Required action: Go through the records below and restate each one word for word.

(Task inputs begins)

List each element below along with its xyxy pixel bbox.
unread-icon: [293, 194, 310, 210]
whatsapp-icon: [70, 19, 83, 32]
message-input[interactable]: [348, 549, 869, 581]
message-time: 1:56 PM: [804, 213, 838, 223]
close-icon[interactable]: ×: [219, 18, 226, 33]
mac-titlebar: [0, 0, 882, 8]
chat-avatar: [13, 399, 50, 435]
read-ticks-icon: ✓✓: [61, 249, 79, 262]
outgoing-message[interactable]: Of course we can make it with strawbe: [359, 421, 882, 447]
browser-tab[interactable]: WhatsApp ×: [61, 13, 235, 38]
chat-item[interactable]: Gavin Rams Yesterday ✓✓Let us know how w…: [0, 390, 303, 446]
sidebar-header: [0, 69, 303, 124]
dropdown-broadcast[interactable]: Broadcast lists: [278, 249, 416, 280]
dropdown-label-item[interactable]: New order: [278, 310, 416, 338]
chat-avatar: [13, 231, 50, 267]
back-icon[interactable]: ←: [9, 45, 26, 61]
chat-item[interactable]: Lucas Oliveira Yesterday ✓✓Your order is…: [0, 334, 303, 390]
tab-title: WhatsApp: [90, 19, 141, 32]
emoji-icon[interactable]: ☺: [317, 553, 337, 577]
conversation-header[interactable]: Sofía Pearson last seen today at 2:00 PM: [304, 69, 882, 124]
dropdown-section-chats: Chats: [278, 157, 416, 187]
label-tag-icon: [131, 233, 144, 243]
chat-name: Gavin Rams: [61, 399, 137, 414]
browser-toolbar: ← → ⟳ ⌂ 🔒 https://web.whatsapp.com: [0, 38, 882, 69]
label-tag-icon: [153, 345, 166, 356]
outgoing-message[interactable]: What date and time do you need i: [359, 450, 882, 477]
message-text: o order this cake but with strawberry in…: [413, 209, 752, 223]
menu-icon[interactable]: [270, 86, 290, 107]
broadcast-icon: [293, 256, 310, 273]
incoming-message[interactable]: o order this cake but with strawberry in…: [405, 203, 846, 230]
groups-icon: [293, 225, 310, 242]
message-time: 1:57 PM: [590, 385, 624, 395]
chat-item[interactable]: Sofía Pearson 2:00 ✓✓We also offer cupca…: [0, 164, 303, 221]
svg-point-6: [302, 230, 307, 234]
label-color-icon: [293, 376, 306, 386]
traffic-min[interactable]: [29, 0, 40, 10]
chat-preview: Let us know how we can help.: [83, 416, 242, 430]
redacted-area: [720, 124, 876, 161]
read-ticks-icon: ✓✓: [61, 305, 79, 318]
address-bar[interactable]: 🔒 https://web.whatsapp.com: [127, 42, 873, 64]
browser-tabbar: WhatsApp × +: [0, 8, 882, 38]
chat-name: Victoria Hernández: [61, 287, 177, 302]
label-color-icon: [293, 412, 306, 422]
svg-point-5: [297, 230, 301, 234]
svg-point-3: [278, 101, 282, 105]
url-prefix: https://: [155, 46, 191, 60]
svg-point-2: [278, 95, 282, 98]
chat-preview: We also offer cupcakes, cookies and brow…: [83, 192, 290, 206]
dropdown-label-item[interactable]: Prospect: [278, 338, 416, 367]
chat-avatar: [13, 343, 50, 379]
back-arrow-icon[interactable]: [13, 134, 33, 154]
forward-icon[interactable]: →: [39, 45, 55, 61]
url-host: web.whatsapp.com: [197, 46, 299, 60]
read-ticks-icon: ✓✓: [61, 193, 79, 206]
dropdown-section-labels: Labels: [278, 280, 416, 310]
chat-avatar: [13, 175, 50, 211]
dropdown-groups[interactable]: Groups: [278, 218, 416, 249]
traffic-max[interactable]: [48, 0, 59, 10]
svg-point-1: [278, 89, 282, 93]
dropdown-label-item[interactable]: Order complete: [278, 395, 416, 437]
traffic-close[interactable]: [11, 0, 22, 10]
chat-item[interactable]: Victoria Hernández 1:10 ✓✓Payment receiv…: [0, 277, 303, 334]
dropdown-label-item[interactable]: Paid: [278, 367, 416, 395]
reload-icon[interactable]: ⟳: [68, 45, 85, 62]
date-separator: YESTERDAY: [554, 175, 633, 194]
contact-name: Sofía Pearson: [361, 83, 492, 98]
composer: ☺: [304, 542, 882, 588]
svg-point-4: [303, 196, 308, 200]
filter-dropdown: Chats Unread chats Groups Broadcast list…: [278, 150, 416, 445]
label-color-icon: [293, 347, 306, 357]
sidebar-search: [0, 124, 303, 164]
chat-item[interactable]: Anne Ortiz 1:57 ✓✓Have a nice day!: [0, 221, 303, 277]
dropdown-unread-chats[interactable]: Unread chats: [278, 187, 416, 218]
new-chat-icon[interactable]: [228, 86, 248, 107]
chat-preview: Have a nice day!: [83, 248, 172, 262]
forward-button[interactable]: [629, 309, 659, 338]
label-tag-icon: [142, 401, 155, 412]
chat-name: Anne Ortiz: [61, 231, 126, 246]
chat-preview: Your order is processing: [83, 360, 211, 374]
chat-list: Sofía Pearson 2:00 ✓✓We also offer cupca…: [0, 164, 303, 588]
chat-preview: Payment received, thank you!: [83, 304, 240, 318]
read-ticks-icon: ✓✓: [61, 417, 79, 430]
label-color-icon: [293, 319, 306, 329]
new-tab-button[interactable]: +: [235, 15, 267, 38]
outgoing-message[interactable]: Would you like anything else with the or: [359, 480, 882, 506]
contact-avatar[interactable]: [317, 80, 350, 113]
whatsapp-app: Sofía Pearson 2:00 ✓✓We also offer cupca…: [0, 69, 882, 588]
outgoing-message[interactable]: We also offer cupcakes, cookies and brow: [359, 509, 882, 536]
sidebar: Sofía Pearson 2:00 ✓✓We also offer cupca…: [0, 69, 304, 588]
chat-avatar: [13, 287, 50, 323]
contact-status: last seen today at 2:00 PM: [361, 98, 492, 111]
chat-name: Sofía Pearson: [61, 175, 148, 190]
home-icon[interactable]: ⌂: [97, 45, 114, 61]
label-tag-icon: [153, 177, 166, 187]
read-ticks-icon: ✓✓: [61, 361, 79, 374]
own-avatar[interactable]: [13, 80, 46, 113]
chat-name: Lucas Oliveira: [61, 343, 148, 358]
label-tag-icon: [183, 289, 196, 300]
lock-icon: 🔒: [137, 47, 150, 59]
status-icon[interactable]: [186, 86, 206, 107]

(Task inputs ends)

Solution for this task:
List each element below along with its xyxy pixel bbox.
unread-icon: [293, 194, 310, 210]
whatsapp-icon: [70, 19, 83, 32]
message-input[interactable]: [348, 549, 869, 581]
message-time: 1:56 PM: [804, 213, 838, 223]
close-icon[interactable]: ×: [219, 18, 226, 33]
mac-titlebar: [0, 0, 882, 8]
chat-avatar: [13, 399, 50, 435]
read-ticks-icon: ✓✓: [61, 249, 79, 262]
outgoing-message[interactable]: Of course we can make it with strawbe: [359, 421, 882, 447]
browser-tab[interactable]: WhatsApp ×: [61, 13, 235, 38]
chat-item[interactable]: Gavin Rams Yesterday ✓✓Let us know how w…: [0, 390, 303, 446]
sidebar-header: [0, 69, 303, 124]
dropdown-broadcast[interactable]: Broadcast lists: [278, 249, 416, 280]
dropdown-label-item[interactable]: New order: [278, 310, 416, 338]
chat-avatar: [13, 231, 50, 267]
back-icon[interactable]: ←: [9, 45, 26, 61]
chat-item[interactable]: Lucas Oliveira Yesterday ✓✓Your order is…: [0, 334, 303, 390]
tab-title: WhatsApp: [90, 19, 141, 32]
emoji-icon[interactable]: ☺: [317, 553, 337, 577]
conversation-header[interactable]: Sofía Pearson last seen today at 2:00 PM: [304, 69, 882, 124]
dropdown-section-chats: Chats: [278, 157, 416, 187]
label-tag-icon: [131, 233, 144, 243]
chat-name: Gavin Rams: [61, 399, 137, 414]
browser-toolbar: ← → ⟳ ⌂ 🔒 https://web.whatsapp.com: [0, 38, 882, 69]
label-tag-icon: [153, 345, 166, 356]
outgoing-message[interactable]: What date and time do you need i: [359, 450, 882, 477]
message-text: o order this cake but with strawberry in…: [413, 209, 752, 223]
menu-icon[interactable]: [270, 86, 290, 107]
broadcast-icon: [293, 256, 310, 273]
incoming-message[interactable]: o order this cake but with strawberry in…: [405, 203, 846, 230]
groups-icon: [293, 225, 310, 242]
message-time: 1:57 PM: [590, 385, 624, 395]
chat-item[interactable]: Sofía Pearson 2:00 ✓✓We also offer cupca…: [0, 164, 303, 221]
svg-point-6: [302, 230, 307, 234]
label-color-icon: [293, 376, 306, 386]
traffic-min[interactable]: [29, 0, 40, 10]
chat-preview: Let us know how we can help.: [83, 416, 242, 430]
redacted-area: [720, 124, 876, 161]
read-ticks-icon: ✓✓: [61, 305, 79, 318]
address-bar[interactable]: 🔒 https://web.whatsapp.com: [127, 42, 873, 64]
browser-tabbar: WhatsApp × +: [0, 8, 882, 38]
chat-name: Victoria Hernández: [61, 287, 177, 302]
label-color-icon: [293, 412, 306, 422]
svg-point-5: [297, 230, 301, 234]
svg-point-3: [278, 101, 282, 105]
url-prefix: https://: [155, 46, 191, 60]
svg-point-2: [278, 95, 282, 98]
chat-preview: We also offer cupcakes, cookies and brow…: [83, 192, 290, 206]
dropdown-label-item[interactable]: Prospect: [278, 338, 416, 367]
chat-avatar: [13, 343, 50, 379]
back-arrow-icon[interactable]: [13, 134, 33, 154]
forward-icon[interactable]: →: [39, 45, 55, 61]
url-host: web.whatsapp.com: [197, 46, 299, 60]
read-ticks-icon: ✓✓: [61, 193, 79, 206]
dropdown-section-labels: Labels: [278, 280, 416, 310]
chat-avatar: [13, 175, 50, 211]
dropdown-groups[interactable]: Groups: [278, 218, 416, 249]
traffic-max[interactable]: [48, 0, 59, 10]
svg-point-1: [278, 89, 282, 93]
dropdown-label-item[interactable]: Order complete: [278, 395, 416, 437]
traffic-close[interactable]: [11, 0, 22, 10]
chat-item[interactable]: Victoria Hernández 1:10 ✓✓Payment receiv…: [0, 277, 303, 334]
dropdown-label-item[interactable]: Paid: [278, 367, 416, 395]
reload-icon[interactable]: ⟳: [68, 45, 85, 62]
date-separator: YESTERDAY: [554, 175, 633, 194]
contact-name: Sofía Pearson: [361, 83, 492, 98]
composer: ☺: [304, 542, 882, 588]
svg-point-4: [303, 196, 308, 200]
filter-dropdown: Chats Unread chats Groups Broadcast list…: [278, 150, 416, 445]
label-color-icon: [293, 347, 306, 357]
sidebar-search: [0, 124, 303, 164]
chat-item[interactable]: Anne Ortiz 1:57 ✓✓Have a nice day!: [0, 221, 303, 277]
dropdown-unread-chats[interactable]: Unread chats: [278, 187, 416, 218]
new-chat-icon[interactable]: [228, 86, 248, 107]
chat-preview: Have a nice day!: [83, 248, 172, 262]
forward-button[interactable]: [629, 309, 659, 338]
label-tag-icon: [142, 401, 155, 412]
chat-name: Anne Ortiz: [61, 231, 126, 246]
chat-preview: Your order is processing: [83, 360, 211, 374]
chat-list: Sofía Pearson 2:00 ✓✓We also offer cupca…: [0, 164, 303, 588]
chat-preview: Payment received, thank you!: [83, 304, 240, 318]
read-ticks-icon: ✓✓: [61, 417, 79, 430]
label-color-icon: [293, 319, 306, 329]
new-tab-button[interactable]: +: [235, 15, 267, 38]
outgoing-message[interactable]: Would you like anything else with the or: [359, 480, 882, 506]
contact-avatar[interactable]: [317, 80, 350, 113]
whatsapp-app: Sofía Pearson 2:00 ✓✓We also offer cupca…: [0, 69, 882, 588]
outgoing-message[interactable]: We also offer cupcakes, cookies and brow: [359, 509, 882, 536]
sidebar: Sofía Pearson 2:00 ✓✓We also offer cupca…: [0, 69, 304, 588]
chat-avatar: [13, 287, 50, 323]
contact-status: last seen today at 2:00 PM: [361, 98, 492, 111]
chat-name: Sofía Pearson: [61, 175, 148, 190]
home-icon[interactable]: ⌂: [97, 45, 114, 61]
label-tag-icon: [153, 177, 166, 187]
read-ticks-icon: ✓✓: [61, 361, 79, 374]
own-avatar[interactable]: [13, 80, 46, 113]
chat-name: Lucas Oliveira: [61, 343, 148, 358]
label-tag-icon: [183, 289, 196, 300]
lock-icon: 🔒: [137, 47, 150, 59]
status-icon[interactable]: [186, 86, 206, 107]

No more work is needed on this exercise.